HTTP Caching (was: WC3, DTD's and CGI.pm)
by Tanktalus (Canon) on Feb 09, 2008 at 00:41 UTC

    In that blog post you link to, it talks about HTTP libraries implementing caching... which, it appears, LWP doesn't do. However, it got me thinking, and a quick search shows that someone has written something and put it on CPAN to hook into LWP::UserAgent for just this purpose (HTTP::Cache::Transparent).

    To comply with this reasonable suggestion, perhaps LWP should incorporate HTTP::Cache::Transparent directly into its own distribution, and include instructions on initialising the cache (perhaps with some sane defaults available, I'm not sure, e.g., cache_in_home_dir => '.perl/my-app' which would do something sane on windows (stripping the leading dot, and prepending whatever makes sense on Windows) and unix, not sure about other platforms) as part of the LWP synopsises. Well, that's just my two cents anyway.

      Unless I mis-understand, LWP has nothing to do with arbitrary URL fetching of it's own accord. To impose a caching mechanism on it implies permanent storage of something, somewhere to use it. I'm sure I wouldn't be using it for much of anything if I had to provision some permanent file/folder/database just to use it.

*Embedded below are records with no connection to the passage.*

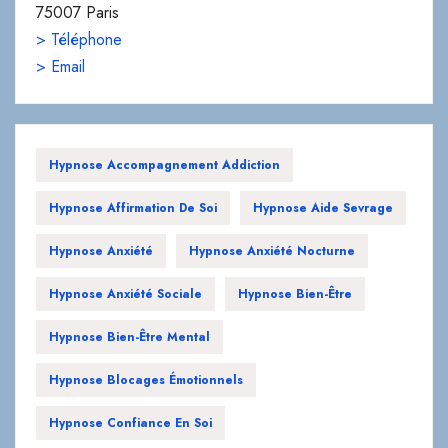
Hypnose Accompagnement Addiction
Hypnose Affirmation De Soi
Hypnose Aide Sevrage
Hypnose Anxiété
Hypnose Anxiété Nocturne
Hypnose Anxiété Sociale
Hypnose Bien-Être
Hypnose Bien-Être Mental
Hypnose Blocages Émotionnels
Hypnose Confiance En Soi
Hypnose Dépendance Affective
Hypnose Développement Personnel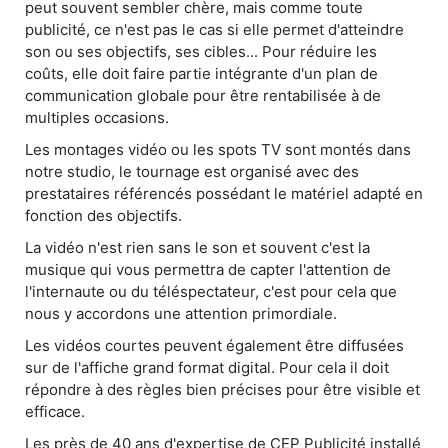
peut souvent sembler chère, mais comme toute
publicité, ce n'est pas le cas si elle permet d'atteindre
son ou ses objectifs, ses cibles... Pour réduire les
coûts, elle doit faire partie intégrante d'un plan de
communication globale pour être rentabilisée à de
multiples occasions.
Les montages vidéo ou les spots TV sont montés dans
notre studio, le tournage est organisé avec des
prestataires référencés possédant le matériel adapté en
fonction des objectifs.
La vidéo n'est rien sans le son et souvent c'est la
musique qui vous permettra de capter l'attention de
l'internaute ou du téléspectateur, c'est pour cela que
nous y accordons une attention primordiale.
Les vidéos courtes peuvent également être diffusées
sur de l'affiche grand format digital. Pour cela il doit
répondre à des règles bien précises pour être visible et
efficace.
Les près de 40 ans d'expertise de CEP Publicité installé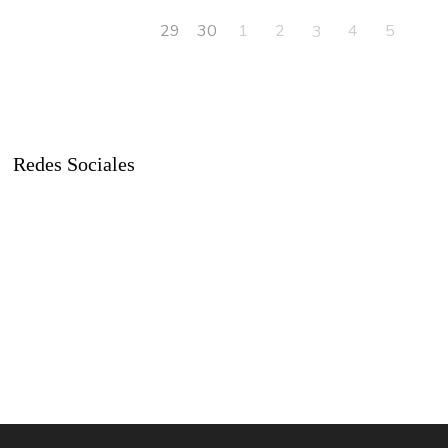
29
30
1
2
4
5
3
Redes Sociales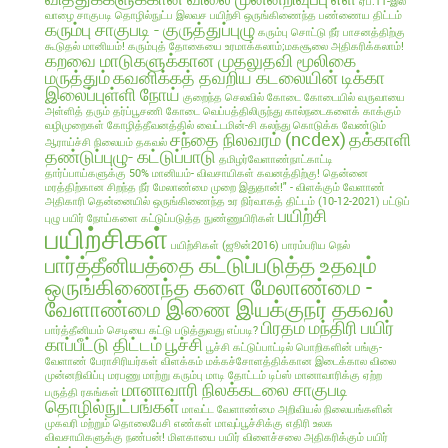
ஏப்.11-இல்
வாழை சாகுபடி தொழில்நுட்ப இலவச பயிற்சி
ஒருங்கிணைந்த பண்ணைய திட்டம்
கரும்பு சாகுபடி - குருத்துப்புழு
கரும்பு சொட்டு நீர் பாசனத்திற்கு
கூடுதல் மானியம்!
கரும்புத் தோகையை உரமாக்கலாம்;மகசூலை அதிகரிக்கலாம்!
கறவை மாடுகளுக்கான முதலுதவி மூலிகை
மருத்தும்
கவனிக்கத் தவறிய கடலையின் டிக்கா
இலைப்புள்ளி நோய்
குறைந்த செலவில்
கோடை
கோடையில் வருவாயை
அள்ளித் தரும் தர்ப்பூசணி
கோடை வெப்பத்திலிருந்து கால்நடைகளைக் காக்கும்
வழிமுறைகள்
கோழித்தீவனத்தில் வைட்டமின்-சி கலந்து கொடுக்க வேண்டும்
சந்தை நிலவரம் (ncdex)
தக்காளி
ஆராய்ச்சி நிலையம் தகவல்
தண்டுப்புழு- கட்டுப்பாடு
தமிழர்வேளாண்நாட்காட்டி
தார்ப்பாய்களுக்கு 50% மானியம்- விவசாயிகள் கவனத்திற்கு!
தென்னை
மரத்திற்கான சிறந்த நீர் மேலாண்மை முறை இதுதான்!" - விளக்கும் வேளாண்
அதிகாரி
தென்னையில் ஒருங்கிணைந்த உர நிர்வாகத் திட்டம் (10-12-2021)
பட்டுப்
பயிற்சி
புழு
பயிர் நோய்களை கட்டுப்படுத்த நுண்ணுயிரிகள்
பயிற்சிகள்
பயிற்சிகள் (ஜூன்2016)
பாரம்பரிய நெல்
பார்த்தீனியத்தை கட்டுப்படுத்த உதவும்
ஒருங்கிணைந்த களை மேலாண்மை -
வேளாண்மை இணை இயக்குநர் தகவல்
பிரதம மந்திரி பயிர்
பார்த்தீனியம் செடியை கட்டு படுத்துவது எப்படி?
காப்பீட்டு திட்டம்
பூச்சி
பூச்சி கட்டுப்பாட்டில் பொறிகளின் பங்கு-
வேளாண் பேராசிரியர்கள் விளக்கம்
மக்கச்சோளத்திக்கான இடைக்கால விலை
முன்னறிவிப்பு
மரபணு மாற்று கரும்பு
மாடி தோட்டம் டிப்ஸ்
மானாவாரிக்கு ஏற்ற
மானாவாரி நிலக்கடலை சாகுபடி
பருத்தி ரகங்கள்
தொழில்நுட்பங்கள்
மாவட்ட வேளாண்மை அறிவியல் நிலையங்களின்
முகவரி மற்றும் தொலைபேசி எண்கள்
மாவுப்பூச்சிக்கு எதிரி உலக
விவசாயிகளுக்கு நண்பன்!
மிளகாயை பயிர்
விளைச்சலை அதிகரிக்கும் பயிர்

      My knee jerk theory is that 99.99% of the traffic problem is caused by web bots and spiders that simply strip any URL they find out of the page and keep on trucking. I'll even go so far as to say W3C did it to themselves by specifying a "http://" URL in the first place. I really don't think they've got any choice now but to live with the consequences.

      On the other hand if they can embed some google adds in those DTDs they're probably sitting on a gold mine!
      Make you suggestion and see what the maintainers think.